Copy out, from the data below, each line in which the word "Europei" occurs.
*** Block opens ***
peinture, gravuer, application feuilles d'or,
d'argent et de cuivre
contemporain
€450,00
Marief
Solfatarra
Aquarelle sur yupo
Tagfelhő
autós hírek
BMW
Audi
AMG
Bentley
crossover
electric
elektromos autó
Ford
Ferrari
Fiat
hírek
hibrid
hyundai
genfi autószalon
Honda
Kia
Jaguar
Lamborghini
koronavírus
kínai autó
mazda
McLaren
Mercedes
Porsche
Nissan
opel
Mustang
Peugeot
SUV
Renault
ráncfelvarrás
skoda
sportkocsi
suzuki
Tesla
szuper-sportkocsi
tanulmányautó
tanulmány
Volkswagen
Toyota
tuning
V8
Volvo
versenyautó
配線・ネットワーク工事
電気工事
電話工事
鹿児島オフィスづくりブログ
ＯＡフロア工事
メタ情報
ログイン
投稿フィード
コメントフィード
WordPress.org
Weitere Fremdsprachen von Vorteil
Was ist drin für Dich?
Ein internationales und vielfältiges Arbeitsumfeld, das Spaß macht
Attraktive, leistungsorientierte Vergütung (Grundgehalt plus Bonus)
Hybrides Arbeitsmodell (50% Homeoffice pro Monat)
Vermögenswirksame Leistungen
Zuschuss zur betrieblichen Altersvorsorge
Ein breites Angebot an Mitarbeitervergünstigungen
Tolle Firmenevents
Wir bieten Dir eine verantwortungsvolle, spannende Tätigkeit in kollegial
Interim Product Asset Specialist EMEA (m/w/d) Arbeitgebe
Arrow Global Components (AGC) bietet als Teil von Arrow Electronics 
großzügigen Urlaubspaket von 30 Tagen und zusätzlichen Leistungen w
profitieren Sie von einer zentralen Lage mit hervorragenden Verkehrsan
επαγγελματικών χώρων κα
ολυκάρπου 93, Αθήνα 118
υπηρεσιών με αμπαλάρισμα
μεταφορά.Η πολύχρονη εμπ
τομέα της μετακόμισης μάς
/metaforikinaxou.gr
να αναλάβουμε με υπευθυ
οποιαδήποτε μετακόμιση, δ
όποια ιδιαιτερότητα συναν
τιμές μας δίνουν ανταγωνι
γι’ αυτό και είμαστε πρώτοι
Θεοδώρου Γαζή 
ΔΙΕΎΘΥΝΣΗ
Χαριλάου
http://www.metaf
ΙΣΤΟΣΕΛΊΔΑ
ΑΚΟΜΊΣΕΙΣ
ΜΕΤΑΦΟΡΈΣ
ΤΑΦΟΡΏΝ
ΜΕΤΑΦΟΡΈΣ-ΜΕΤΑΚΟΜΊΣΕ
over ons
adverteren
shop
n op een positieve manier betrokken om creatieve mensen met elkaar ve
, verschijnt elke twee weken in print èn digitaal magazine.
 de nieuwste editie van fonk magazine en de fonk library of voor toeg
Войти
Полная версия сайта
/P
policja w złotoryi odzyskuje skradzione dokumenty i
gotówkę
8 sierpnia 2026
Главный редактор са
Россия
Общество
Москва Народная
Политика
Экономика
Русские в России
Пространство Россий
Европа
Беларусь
*** Block closes ***
*** Block opens ***
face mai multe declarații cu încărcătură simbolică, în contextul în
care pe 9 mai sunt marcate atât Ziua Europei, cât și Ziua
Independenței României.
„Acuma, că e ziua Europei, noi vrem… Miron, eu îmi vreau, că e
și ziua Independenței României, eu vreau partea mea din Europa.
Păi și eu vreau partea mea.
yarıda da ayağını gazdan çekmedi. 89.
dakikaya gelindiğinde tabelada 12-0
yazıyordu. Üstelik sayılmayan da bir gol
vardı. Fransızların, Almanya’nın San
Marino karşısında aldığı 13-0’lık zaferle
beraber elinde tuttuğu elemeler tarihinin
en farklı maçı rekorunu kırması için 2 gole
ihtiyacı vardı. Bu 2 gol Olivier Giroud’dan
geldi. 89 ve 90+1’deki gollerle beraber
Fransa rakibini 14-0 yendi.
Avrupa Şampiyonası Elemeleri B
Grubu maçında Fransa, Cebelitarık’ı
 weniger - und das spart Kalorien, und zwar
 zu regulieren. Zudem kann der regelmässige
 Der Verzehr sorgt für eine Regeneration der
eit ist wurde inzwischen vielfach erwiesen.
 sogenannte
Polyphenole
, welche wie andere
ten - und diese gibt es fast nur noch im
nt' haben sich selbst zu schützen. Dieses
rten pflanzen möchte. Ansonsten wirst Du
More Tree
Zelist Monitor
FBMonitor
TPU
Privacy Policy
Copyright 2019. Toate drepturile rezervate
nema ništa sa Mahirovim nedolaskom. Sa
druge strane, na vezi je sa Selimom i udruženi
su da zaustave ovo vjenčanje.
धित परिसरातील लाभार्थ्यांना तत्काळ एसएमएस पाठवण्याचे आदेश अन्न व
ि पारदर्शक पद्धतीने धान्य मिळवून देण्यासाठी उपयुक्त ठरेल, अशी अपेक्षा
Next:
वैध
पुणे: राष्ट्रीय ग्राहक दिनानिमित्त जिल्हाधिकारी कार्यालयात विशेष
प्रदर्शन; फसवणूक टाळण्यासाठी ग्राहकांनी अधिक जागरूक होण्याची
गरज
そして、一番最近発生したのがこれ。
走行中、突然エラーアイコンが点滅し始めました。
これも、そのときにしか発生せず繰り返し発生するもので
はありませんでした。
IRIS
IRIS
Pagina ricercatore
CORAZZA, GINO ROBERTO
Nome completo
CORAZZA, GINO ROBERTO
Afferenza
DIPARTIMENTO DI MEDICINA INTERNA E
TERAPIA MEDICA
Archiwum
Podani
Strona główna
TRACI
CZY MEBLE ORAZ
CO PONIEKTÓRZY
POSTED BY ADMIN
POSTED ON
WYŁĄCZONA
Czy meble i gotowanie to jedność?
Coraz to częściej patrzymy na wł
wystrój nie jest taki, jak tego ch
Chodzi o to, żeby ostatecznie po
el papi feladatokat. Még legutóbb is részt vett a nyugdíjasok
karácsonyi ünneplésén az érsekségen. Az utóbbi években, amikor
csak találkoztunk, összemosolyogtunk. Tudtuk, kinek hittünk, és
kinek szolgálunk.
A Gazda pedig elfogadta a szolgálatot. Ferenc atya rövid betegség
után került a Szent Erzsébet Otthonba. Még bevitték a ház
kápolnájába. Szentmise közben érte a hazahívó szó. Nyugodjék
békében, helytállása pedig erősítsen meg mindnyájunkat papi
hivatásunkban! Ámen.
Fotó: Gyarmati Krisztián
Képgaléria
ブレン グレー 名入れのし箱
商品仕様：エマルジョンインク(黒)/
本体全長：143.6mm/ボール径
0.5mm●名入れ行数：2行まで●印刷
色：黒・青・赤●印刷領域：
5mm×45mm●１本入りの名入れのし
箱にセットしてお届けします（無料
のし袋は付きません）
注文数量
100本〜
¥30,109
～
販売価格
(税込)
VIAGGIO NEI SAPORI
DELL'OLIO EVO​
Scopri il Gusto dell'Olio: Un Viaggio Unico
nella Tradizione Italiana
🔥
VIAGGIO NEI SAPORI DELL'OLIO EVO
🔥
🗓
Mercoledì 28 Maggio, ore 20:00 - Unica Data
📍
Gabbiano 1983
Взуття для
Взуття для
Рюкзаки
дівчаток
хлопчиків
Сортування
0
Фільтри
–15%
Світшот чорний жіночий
*** Block closes ***
*** Block opens ***
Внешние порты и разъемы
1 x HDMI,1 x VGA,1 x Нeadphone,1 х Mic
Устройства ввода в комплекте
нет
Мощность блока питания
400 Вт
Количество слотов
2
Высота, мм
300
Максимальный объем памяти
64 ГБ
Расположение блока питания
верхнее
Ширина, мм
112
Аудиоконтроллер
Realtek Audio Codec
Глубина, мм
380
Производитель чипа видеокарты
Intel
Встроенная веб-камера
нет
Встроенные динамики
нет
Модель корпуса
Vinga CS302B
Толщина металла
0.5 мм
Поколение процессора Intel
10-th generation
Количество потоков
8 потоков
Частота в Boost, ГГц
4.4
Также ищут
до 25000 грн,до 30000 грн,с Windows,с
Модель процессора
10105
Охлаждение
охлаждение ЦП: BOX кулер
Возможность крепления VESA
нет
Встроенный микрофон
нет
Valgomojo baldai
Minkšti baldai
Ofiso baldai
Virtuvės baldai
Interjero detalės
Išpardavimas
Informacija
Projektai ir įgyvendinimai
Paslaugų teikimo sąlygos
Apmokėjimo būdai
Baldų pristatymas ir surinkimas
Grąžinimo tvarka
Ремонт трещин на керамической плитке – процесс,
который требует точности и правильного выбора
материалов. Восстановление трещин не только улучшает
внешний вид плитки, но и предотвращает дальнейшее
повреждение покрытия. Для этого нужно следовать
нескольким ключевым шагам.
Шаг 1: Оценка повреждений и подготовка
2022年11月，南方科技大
*** Block closes ***
#### [Response area]
care pe 9 mai sunt marcate atât Ziua Europei, cât și Ziua
„Acuma, că e ziua Europei, noi vrem… Miron, eu îmi vreau, că e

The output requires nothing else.